Justice Holman said… "It must be assumed that he processes all of those sights and sounds like any child of his age and gains pleasure from them," said Justice Holman. "No court has yet been asked to approve, against the will of parents, the withdrawal of life support with the inevitable and immediate death of a conscious child with sensory awareness and cognition, and no significant evidence of brain damage."
Do not resuscitate or medicate The judge also said that if the child's heart stops, the hospital would not be required to resuscitate him or to give antibiotics if he develops serious infections. As reported by the BBC, Mar 15 2006
Philosophical Views James Rachels James Sullivan Margaret Battin
James Rachels James Rachels- He argues that there is no moral difference between passive and active euthanasia. They are either both morally permissible or they are both wrong. He claims that they are both morally permissible. He think that there are times when the pain and suffering of an individual should lead us to help end their suffering.
Bishop James Sullivan- Bishop James Sullivan- He argues that God has providence of matters of life and death. Further he claims that "intentional killing" is always wrong. He thinks both passive and active Euthanasia are wrong- yet he admits that there are cases- such as an infant that is suffering from a painful and incurable condition, where the doctor should make the baby feel good and withhold treatment- (Hence passive euthanasia) But it was okay because the goal was not intentional killing, just easing of pain…
Analysis of Sullivan Sullivan is inconsistent.

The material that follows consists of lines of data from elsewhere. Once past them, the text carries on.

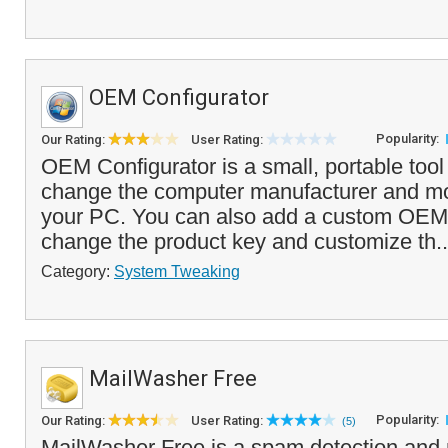
OEM Configurator
Popularity:
Our Rating:
User Rating:
OEM Configurator is a small, portable tool
change the computer manufacturer and mo
your PC. You can also add a custom OEM 
change the product key and customize th.
Category:
System Tweaking
MailWasher Free
Popularity:
Our Rating:
User Rating:
(5)
MailWasher Free is a spam detection and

Further his arguments are not very good. He employs the wedge principle- (Rachels "the slippery slope") The claim is that once we allow passive euthanasia, it will lead to active euthanasia and eventually people will be killing each other for the most trivial of reasons.

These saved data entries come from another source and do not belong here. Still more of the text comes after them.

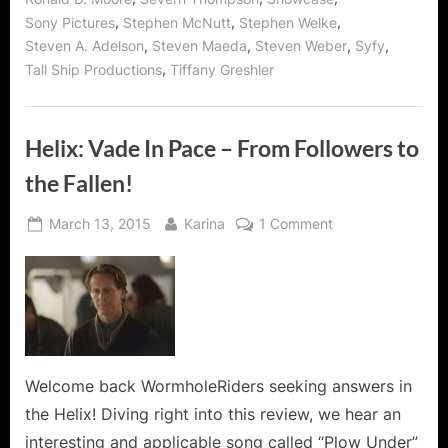
,
,
,
Sony Pictures
Stephen McNutt
Stephen Welke
,
,
,
,
Steven A. Adelson
Steven Maeda
Steven Weber
Syfy
,
Tall Ship Productions
Tiffany Greshler
Helix: Vade In Pace – From Followers to
the Fallen!
Posted
By
on
March 13, 2015
Karina
1 Comment
on
Helix:
Vade
In
Pace
–
From
Followers
Welcome back WormholeRiders seeking answers in
to
the Helix! Diving right into this review, we hear an
the
interesting and applicable song called “Plow Under”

Rachels’ response Rachels gives a rebuttal where he points out the wedge principle follows neither logically or psychologically. Logically it does not follow that if we allow one form of euthanasia that we must also accept any other type of killing. Psychologically, it is not the case as a society that because we have allowed one form of Euthanasia that we have lost all social control and there is murder and mayhem in the streets.
Euthanize the old people Margaret Battin- She argues that because of a scarcity of heath care resources medical treatment ought to be withheld from the elderly. This is in effect arguing for passive euthanasia, because you are withholding lifesaving treatment. She argues for this because she thinks that the resources will serve the community better if they are spent on the younger segment of the population.

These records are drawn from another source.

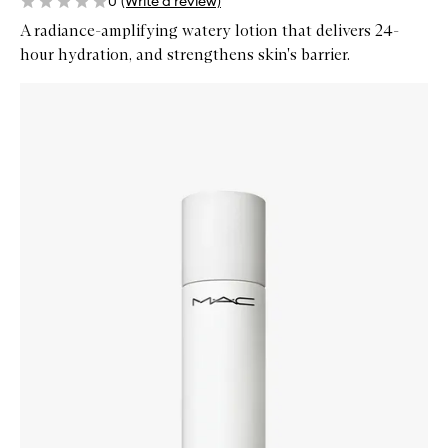
0
(Write a review)
A radiance-amplifying watery lotion that delivers 24-
hour hydration, and strengthens skin's barrier.
Skip to content below carousel
Zoom In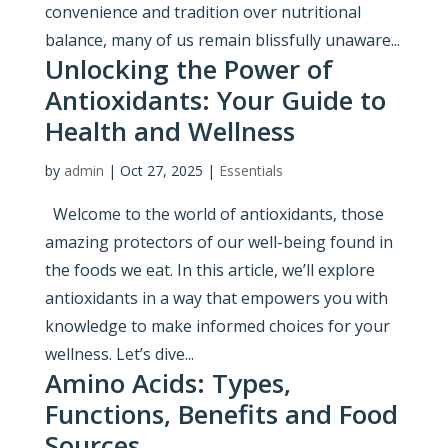
convenience and tradition over nutritional
balance, many of us remain blissfully unaware...
Unlocking the Power of
Antioxidants: Your Guide to
Health and Wellness
by
admin
|
Oct 27, 2025
|
Essentials
Welcome to the world of antioxidants, those
amazing protectors of our well-being found in
the foods we eat. In this article, we’ll explore
antioxidants in a way that empowers you with
knowledge to make informed choices for your
wellness. Let’s dive...
Amino Acids: Types,
Functions, Benefits and Food
Sources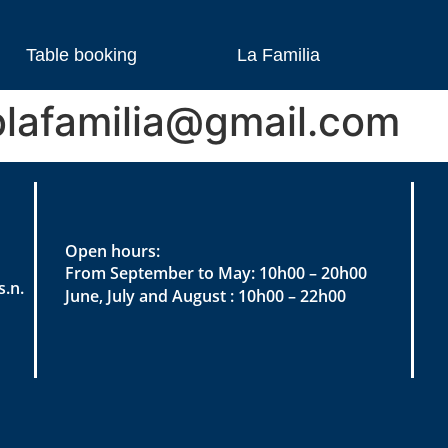
Table booking
La Familia
lafamilia@gmail.com
Open hours:
From September to May: 10h00 – 20h00
.n.
June, July and August : 10h00 – 22h00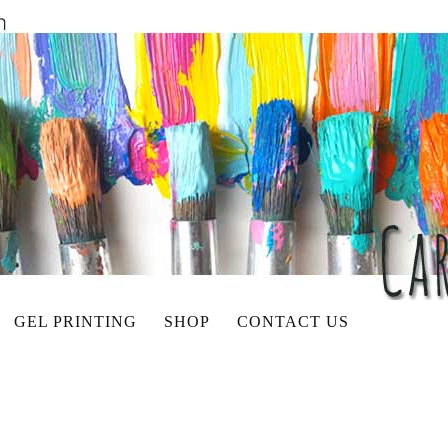
GEL PRINTING
SHOP
CONTACT US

It is important to note that such a situation, if it were instituted right now, would result in an injustice to elderly people today. Why? Because in point of fact, they have not benefited in their youth by such a system. Secondly such a system should not be adopted if there are enough resources in place. If we have enough medicine and enough doctors, then we should not withhold treatment from anyone.